[Page images and extracted text]
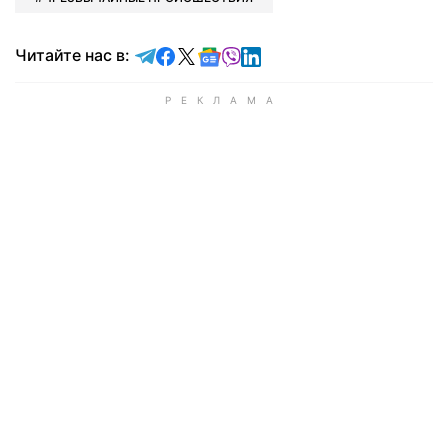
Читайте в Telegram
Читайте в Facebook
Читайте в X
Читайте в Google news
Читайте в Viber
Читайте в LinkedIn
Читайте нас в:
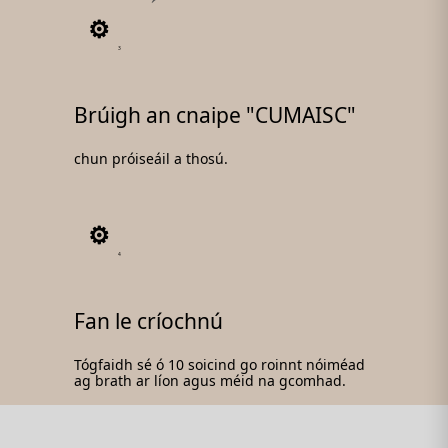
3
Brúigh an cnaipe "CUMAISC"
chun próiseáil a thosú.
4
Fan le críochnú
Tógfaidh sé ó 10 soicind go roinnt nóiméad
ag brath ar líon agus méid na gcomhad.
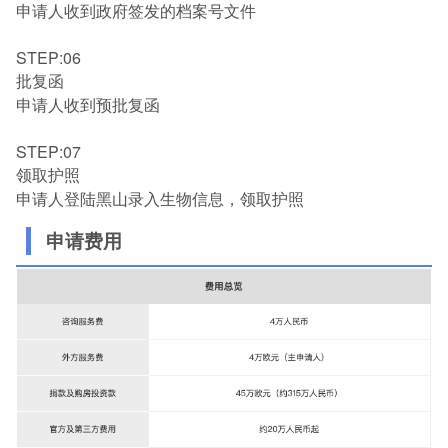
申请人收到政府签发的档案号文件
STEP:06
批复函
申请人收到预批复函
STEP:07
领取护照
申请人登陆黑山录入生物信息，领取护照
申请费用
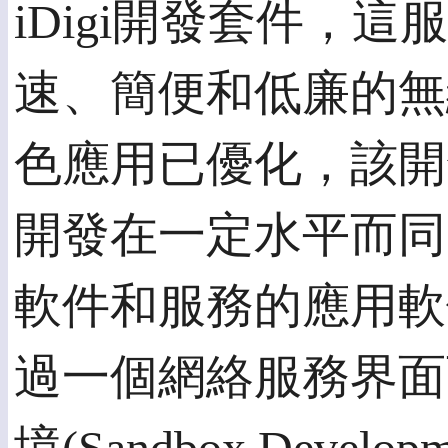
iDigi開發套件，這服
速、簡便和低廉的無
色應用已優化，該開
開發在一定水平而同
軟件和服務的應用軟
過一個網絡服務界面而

...

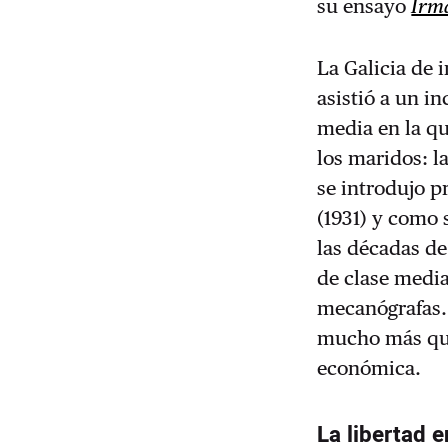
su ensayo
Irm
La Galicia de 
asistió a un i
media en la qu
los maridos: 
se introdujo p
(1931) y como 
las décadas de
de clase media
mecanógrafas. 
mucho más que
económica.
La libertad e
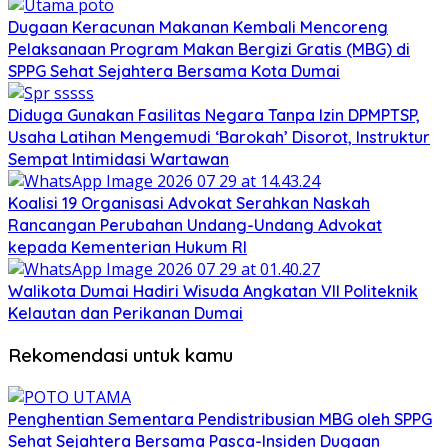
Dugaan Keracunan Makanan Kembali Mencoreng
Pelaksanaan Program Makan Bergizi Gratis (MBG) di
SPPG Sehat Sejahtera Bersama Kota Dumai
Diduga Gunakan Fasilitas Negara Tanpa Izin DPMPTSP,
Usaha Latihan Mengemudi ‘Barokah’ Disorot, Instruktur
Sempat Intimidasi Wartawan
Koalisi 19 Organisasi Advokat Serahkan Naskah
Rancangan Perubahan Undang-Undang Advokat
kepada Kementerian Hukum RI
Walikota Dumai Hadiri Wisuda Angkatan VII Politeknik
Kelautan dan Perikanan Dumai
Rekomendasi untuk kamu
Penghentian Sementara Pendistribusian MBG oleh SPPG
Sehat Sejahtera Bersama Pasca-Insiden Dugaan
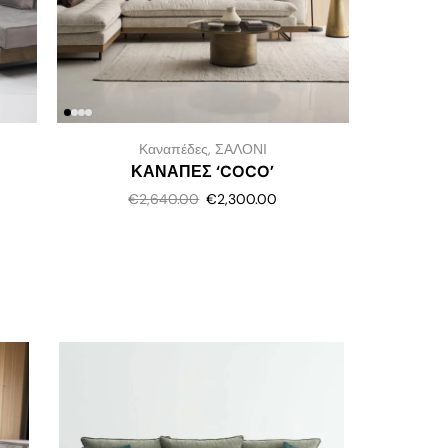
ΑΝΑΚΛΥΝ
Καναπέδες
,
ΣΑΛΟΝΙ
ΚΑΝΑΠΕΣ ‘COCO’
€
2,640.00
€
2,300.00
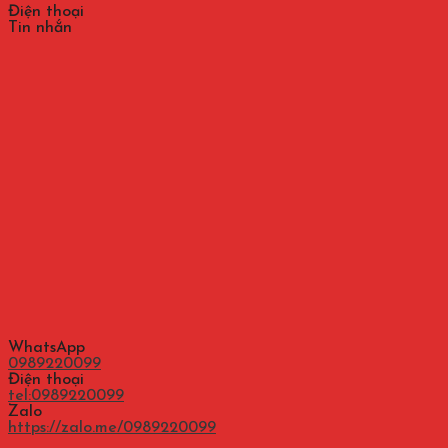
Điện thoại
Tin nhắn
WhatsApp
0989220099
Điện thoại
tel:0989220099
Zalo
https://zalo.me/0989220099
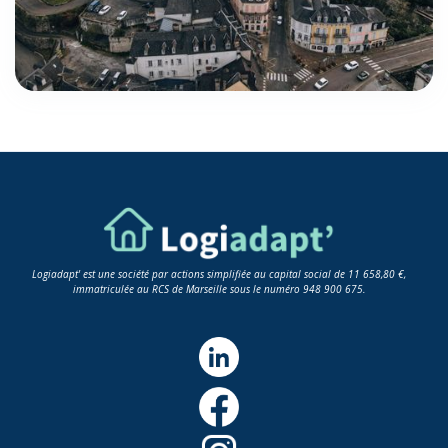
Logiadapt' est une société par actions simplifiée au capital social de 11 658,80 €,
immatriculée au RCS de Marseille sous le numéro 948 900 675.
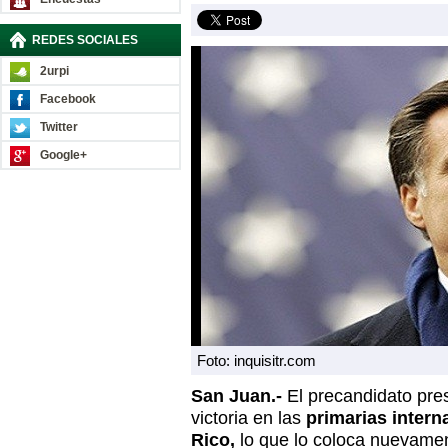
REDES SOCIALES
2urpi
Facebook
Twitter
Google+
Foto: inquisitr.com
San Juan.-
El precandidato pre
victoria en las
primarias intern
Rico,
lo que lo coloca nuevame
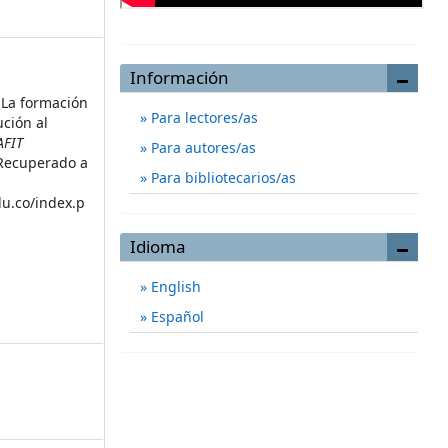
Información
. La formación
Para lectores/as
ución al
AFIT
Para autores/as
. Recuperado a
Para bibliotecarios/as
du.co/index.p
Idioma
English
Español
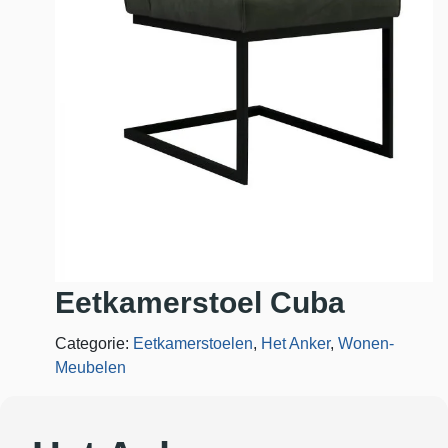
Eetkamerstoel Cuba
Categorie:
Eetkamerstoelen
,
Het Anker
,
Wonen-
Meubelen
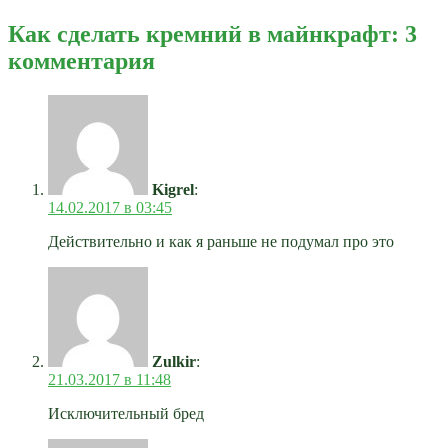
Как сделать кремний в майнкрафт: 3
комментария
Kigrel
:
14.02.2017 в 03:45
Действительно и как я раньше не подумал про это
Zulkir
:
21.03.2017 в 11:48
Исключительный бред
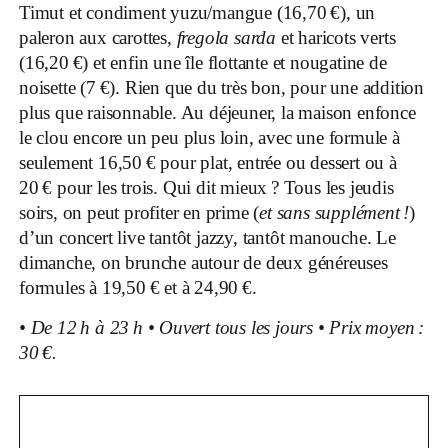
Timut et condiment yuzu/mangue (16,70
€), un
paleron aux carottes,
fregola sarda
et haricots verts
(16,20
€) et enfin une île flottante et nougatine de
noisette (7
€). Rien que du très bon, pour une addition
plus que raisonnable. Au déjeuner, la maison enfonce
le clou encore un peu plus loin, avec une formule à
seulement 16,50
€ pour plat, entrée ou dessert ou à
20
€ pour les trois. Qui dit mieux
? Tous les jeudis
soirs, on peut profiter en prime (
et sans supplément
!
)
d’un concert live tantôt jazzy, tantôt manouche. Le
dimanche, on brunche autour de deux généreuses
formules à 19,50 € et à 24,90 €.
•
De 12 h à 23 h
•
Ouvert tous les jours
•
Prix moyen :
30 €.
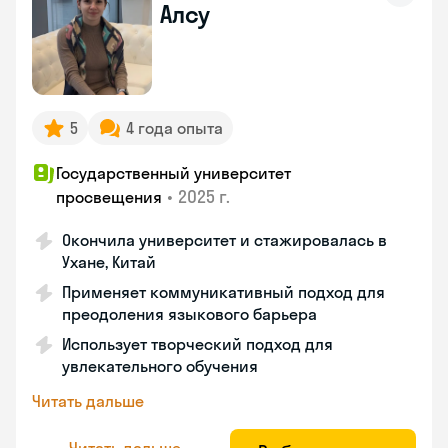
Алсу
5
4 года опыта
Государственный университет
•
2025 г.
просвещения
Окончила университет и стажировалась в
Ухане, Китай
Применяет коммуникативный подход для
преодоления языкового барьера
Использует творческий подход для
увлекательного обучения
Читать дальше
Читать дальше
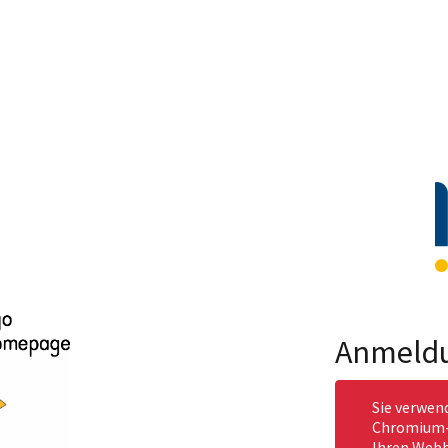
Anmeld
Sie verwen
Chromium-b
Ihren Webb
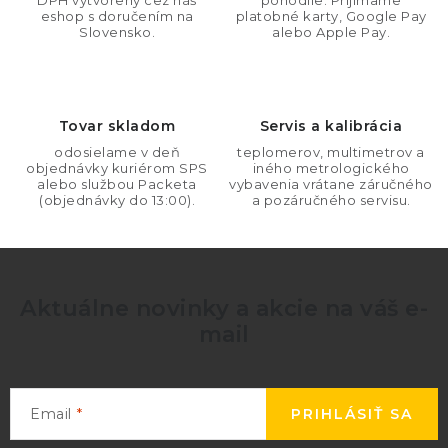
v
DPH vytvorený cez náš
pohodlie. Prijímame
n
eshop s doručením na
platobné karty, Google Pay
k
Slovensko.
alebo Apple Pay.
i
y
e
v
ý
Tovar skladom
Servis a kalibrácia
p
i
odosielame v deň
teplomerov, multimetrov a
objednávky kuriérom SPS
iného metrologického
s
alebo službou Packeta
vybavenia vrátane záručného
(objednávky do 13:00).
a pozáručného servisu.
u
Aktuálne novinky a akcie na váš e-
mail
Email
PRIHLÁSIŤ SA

* [EXERCISE AIM] Among the lines above, find the ones containing "Para" and copy them.

* [SOLVED EXERCISE]
Para lectores/as
Para autores/as
Para bibliotecarios/as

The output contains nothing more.